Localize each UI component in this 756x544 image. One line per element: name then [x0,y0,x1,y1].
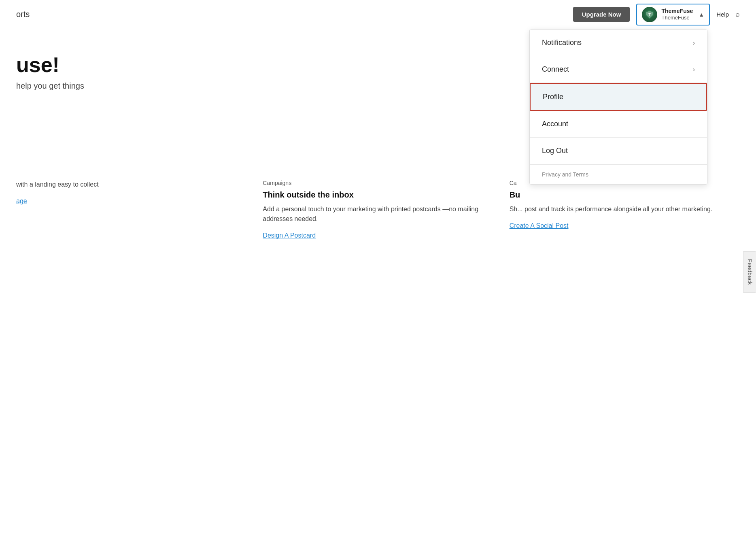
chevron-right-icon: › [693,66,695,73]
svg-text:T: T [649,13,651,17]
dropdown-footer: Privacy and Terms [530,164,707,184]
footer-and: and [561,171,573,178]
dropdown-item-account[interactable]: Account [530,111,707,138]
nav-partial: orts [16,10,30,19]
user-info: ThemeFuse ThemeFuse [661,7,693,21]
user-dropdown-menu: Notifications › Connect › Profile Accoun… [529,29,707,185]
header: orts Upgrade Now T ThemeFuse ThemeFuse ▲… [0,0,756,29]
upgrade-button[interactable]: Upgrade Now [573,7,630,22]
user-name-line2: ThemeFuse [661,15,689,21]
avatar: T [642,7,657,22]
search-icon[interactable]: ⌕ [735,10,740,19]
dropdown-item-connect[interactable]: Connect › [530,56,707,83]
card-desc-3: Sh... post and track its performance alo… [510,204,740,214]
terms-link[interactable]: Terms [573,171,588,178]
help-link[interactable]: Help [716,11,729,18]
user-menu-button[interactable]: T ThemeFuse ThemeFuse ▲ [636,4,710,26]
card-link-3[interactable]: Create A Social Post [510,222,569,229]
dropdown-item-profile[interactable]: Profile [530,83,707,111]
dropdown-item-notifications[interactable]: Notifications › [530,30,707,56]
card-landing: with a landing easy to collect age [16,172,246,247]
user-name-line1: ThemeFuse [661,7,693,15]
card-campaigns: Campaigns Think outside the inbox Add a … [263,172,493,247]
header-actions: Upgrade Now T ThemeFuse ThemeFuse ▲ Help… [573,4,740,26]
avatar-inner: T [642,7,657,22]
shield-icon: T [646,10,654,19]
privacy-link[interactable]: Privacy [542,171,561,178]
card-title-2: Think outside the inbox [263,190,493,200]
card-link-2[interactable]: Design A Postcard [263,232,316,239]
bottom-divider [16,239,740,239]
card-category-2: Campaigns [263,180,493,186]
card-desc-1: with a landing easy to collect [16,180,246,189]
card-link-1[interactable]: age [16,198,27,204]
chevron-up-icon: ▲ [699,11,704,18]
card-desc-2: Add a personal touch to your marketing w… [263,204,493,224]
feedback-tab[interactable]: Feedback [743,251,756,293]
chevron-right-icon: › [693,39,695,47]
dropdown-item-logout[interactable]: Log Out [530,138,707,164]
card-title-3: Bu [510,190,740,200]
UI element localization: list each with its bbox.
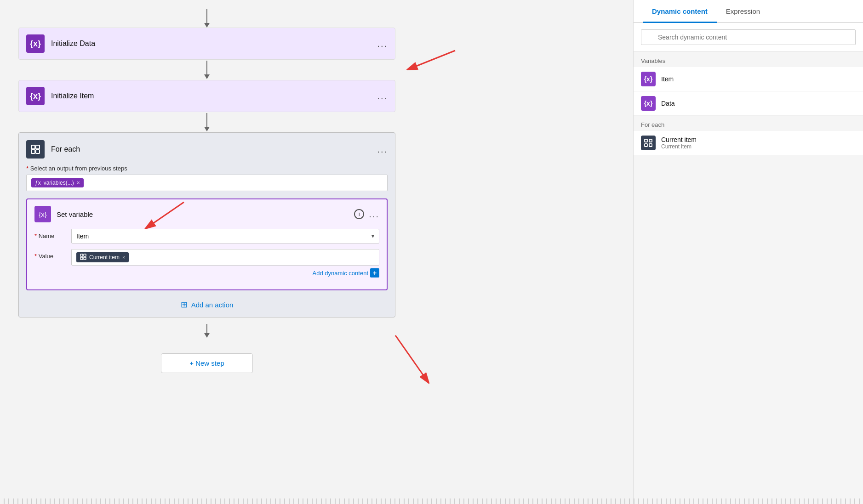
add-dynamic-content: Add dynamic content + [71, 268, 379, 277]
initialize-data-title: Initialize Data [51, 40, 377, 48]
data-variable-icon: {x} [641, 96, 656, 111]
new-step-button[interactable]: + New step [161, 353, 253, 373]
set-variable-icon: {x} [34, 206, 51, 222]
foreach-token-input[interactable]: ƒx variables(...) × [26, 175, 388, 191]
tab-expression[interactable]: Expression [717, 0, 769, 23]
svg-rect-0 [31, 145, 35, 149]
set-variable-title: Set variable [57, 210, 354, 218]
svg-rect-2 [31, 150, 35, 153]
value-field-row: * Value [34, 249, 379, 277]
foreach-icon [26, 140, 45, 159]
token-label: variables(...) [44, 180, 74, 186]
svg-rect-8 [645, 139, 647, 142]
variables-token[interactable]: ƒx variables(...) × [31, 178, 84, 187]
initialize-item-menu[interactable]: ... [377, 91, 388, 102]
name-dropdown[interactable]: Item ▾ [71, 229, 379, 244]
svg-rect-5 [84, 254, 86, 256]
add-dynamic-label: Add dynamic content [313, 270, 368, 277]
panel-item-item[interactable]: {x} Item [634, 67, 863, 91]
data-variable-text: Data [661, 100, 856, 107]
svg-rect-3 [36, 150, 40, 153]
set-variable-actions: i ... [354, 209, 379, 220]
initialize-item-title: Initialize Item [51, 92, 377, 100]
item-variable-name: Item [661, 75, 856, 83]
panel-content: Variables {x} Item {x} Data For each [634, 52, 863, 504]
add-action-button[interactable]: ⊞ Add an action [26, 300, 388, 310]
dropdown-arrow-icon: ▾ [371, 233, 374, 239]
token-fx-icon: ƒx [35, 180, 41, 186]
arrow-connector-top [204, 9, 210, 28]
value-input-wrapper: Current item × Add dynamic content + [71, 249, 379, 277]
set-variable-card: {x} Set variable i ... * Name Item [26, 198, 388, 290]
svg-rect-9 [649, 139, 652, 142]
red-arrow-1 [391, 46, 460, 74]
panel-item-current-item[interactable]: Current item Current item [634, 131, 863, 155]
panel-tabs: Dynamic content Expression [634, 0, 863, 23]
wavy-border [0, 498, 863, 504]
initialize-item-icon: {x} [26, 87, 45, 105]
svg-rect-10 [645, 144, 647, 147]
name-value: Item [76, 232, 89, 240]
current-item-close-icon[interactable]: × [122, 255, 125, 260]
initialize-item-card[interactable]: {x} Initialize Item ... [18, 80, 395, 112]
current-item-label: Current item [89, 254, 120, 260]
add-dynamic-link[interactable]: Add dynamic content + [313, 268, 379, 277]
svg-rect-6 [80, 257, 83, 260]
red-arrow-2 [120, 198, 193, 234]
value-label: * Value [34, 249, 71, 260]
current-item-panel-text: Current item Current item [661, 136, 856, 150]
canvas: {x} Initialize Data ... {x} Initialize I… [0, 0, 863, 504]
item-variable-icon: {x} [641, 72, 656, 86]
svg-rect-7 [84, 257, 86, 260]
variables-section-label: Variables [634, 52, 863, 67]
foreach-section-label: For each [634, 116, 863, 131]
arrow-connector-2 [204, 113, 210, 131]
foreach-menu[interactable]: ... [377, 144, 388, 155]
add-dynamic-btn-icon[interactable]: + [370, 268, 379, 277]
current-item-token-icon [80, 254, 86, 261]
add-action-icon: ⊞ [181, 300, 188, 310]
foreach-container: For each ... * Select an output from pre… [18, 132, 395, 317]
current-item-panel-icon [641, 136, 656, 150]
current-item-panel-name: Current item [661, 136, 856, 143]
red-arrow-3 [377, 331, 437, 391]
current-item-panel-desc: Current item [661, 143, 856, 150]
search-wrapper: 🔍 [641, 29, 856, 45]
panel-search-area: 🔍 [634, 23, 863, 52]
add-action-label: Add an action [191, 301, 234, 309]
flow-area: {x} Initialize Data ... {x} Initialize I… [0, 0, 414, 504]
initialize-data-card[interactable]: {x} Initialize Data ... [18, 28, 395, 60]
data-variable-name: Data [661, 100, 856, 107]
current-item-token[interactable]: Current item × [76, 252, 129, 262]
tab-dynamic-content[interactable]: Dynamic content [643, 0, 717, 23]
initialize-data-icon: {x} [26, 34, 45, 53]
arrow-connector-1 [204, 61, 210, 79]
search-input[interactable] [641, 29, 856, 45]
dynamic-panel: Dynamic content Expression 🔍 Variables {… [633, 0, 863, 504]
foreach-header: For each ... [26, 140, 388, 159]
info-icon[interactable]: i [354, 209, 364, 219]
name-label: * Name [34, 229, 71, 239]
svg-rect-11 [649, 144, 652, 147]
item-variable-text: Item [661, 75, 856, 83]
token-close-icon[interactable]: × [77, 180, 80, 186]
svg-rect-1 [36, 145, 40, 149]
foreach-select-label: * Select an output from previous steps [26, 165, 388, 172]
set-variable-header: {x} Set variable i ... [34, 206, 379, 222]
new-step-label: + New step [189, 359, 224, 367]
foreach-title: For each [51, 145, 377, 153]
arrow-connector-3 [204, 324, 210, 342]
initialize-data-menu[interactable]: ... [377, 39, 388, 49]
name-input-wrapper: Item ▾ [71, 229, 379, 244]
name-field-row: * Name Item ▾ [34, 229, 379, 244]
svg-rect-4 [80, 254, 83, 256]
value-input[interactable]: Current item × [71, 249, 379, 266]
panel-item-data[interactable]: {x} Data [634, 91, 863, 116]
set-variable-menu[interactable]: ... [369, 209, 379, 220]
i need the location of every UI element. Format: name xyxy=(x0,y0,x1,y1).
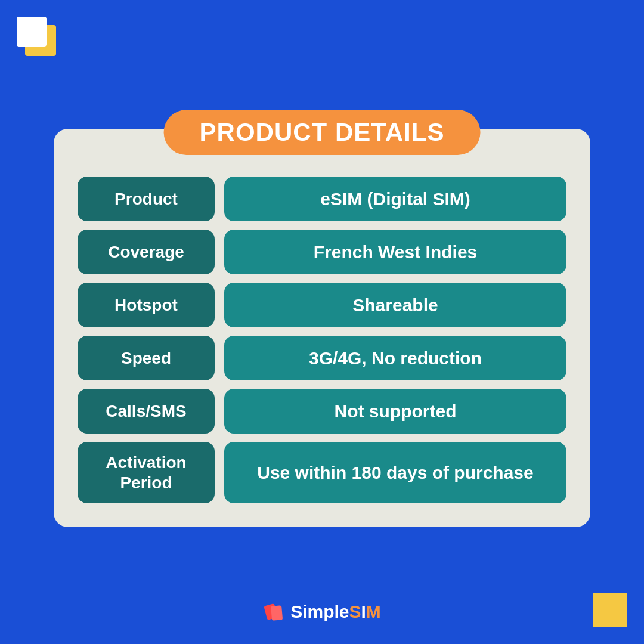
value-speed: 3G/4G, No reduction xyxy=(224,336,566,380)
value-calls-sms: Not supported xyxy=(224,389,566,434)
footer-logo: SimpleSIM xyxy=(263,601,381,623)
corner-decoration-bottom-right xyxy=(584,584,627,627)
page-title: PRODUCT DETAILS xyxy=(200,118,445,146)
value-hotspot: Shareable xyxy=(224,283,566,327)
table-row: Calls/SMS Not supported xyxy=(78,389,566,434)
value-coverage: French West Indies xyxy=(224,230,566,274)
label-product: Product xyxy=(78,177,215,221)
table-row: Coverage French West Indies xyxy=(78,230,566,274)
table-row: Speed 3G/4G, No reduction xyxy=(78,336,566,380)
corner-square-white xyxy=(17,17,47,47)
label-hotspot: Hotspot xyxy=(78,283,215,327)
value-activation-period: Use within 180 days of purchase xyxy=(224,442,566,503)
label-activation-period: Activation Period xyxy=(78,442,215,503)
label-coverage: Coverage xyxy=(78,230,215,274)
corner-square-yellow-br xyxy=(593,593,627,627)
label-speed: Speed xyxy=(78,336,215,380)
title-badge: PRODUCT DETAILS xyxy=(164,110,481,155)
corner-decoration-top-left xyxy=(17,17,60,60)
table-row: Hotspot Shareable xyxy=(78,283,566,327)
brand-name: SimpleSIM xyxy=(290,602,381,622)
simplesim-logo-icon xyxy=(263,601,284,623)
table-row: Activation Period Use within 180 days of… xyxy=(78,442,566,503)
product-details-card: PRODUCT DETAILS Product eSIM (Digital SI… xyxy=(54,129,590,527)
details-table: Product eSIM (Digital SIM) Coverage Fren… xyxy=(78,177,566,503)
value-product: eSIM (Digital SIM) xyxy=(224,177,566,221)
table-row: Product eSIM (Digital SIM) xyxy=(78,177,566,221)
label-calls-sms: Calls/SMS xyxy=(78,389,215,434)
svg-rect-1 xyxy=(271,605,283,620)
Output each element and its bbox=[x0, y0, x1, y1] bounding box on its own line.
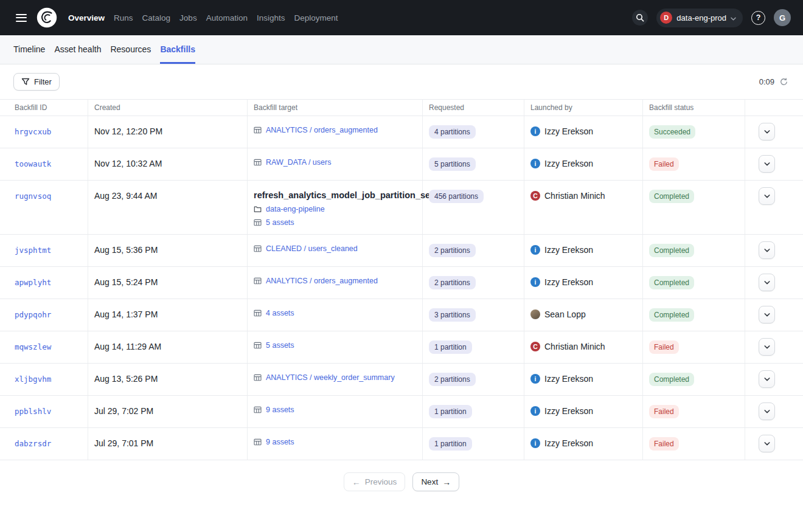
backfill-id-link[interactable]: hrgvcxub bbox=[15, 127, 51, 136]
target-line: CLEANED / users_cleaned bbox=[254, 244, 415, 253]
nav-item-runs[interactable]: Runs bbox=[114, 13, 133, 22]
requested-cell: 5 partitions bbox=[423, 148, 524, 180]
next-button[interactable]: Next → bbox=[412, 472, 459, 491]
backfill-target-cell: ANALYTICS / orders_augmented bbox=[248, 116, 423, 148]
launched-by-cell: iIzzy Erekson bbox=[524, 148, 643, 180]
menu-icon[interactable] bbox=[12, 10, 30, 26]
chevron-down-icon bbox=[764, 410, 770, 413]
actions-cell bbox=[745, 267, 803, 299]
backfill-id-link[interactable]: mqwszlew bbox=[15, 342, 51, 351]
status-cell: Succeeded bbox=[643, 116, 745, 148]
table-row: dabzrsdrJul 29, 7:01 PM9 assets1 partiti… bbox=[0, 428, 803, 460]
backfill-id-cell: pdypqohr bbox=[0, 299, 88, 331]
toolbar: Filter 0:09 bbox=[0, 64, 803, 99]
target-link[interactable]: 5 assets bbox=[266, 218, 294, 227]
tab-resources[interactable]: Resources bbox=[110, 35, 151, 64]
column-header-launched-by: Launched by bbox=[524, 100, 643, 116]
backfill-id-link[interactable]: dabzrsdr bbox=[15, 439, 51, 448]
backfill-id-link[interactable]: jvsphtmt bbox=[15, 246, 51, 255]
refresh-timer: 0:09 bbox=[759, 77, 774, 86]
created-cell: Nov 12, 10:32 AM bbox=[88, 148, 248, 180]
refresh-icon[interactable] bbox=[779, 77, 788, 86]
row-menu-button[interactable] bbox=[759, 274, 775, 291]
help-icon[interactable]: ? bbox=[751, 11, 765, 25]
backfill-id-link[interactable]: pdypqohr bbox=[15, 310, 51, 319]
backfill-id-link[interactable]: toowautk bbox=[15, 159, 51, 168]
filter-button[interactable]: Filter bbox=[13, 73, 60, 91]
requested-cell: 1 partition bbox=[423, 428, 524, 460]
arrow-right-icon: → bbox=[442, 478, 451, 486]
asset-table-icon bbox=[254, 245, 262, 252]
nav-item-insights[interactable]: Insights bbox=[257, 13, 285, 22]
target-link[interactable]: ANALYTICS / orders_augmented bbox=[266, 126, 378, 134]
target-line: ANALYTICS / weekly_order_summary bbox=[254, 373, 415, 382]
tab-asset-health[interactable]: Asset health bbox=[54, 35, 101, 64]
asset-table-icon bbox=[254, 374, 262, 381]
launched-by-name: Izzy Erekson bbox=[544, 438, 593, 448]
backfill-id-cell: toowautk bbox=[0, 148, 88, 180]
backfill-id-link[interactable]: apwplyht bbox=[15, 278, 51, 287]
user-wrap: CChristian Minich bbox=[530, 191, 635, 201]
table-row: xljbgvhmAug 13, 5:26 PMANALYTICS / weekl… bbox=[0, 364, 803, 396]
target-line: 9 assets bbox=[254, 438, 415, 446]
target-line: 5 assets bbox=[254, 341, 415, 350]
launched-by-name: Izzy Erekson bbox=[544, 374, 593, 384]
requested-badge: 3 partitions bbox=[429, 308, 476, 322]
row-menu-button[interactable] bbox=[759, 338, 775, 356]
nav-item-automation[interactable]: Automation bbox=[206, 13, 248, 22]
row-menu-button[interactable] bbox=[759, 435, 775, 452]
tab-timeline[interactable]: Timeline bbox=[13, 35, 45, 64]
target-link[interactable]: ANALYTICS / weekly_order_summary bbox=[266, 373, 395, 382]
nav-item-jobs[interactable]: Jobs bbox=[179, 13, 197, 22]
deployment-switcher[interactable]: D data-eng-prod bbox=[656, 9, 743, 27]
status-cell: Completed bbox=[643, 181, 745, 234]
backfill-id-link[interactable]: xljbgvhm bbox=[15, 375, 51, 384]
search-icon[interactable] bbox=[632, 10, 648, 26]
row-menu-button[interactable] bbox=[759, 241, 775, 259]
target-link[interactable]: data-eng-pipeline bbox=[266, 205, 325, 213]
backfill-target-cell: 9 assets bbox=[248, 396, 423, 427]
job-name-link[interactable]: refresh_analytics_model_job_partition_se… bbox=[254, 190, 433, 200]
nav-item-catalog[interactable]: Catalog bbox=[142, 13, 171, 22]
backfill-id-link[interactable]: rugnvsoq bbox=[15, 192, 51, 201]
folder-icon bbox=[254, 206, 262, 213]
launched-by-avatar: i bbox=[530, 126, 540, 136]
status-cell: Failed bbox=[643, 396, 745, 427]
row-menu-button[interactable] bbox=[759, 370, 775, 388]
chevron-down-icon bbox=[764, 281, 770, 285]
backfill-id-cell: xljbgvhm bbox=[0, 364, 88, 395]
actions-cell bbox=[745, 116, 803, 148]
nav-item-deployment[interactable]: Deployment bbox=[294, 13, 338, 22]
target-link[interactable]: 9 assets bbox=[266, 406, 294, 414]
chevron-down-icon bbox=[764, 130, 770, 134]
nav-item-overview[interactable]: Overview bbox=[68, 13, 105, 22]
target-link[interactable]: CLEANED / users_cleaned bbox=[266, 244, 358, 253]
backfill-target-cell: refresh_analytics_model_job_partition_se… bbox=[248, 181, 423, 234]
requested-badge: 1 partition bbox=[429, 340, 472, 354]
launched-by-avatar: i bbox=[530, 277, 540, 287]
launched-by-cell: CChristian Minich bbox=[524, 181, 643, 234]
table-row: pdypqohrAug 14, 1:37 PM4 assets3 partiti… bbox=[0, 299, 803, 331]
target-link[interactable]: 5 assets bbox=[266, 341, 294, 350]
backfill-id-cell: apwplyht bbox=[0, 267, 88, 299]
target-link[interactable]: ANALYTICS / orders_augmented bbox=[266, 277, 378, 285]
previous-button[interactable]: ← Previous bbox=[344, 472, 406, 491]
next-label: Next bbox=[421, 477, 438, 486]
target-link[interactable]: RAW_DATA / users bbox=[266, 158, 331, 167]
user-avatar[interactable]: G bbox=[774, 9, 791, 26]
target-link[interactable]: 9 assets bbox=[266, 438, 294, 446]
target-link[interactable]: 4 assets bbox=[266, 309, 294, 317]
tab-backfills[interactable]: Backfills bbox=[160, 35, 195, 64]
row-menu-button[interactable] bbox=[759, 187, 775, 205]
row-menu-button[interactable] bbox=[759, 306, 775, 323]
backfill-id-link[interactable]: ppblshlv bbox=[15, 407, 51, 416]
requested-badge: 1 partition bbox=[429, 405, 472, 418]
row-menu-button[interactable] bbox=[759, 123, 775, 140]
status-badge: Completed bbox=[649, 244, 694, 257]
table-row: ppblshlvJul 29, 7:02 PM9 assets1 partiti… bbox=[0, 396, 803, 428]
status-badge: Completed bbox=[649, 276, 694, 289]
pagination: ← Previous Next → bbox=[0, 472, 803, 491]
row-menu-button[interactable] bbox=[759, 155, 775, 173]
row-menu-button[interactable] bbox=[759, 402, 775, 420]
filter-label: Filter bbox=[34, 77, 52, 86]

Task to complete: Gather from the data above every line with the string "dropdown".

Solution for this exercise:
dropdown-footer: Privacy and Terms [530,164,707,184]
dropdown-item-account[interactable]: Account [530,111,707,138]
user-dropdown-menu: Notifications › Connect › Profile Accoun… [529,29,707,185]
dropdown-item-connect[interactable]: Connect › [530,56,707,83]
dropdown-item-profile[interactable]: Profile [530,83,707,111]
dropdown-item-notifications[interactable]: Notifications › [530,30,707,56]
dropdown-item-logout[interactable]: Log Out [530,138,707,164]
name-dropdown[interactable]: Item ▾ [71, 229, 379, 244]
dropdown-arrow-icon: ▾ [371, 233, 374, 239]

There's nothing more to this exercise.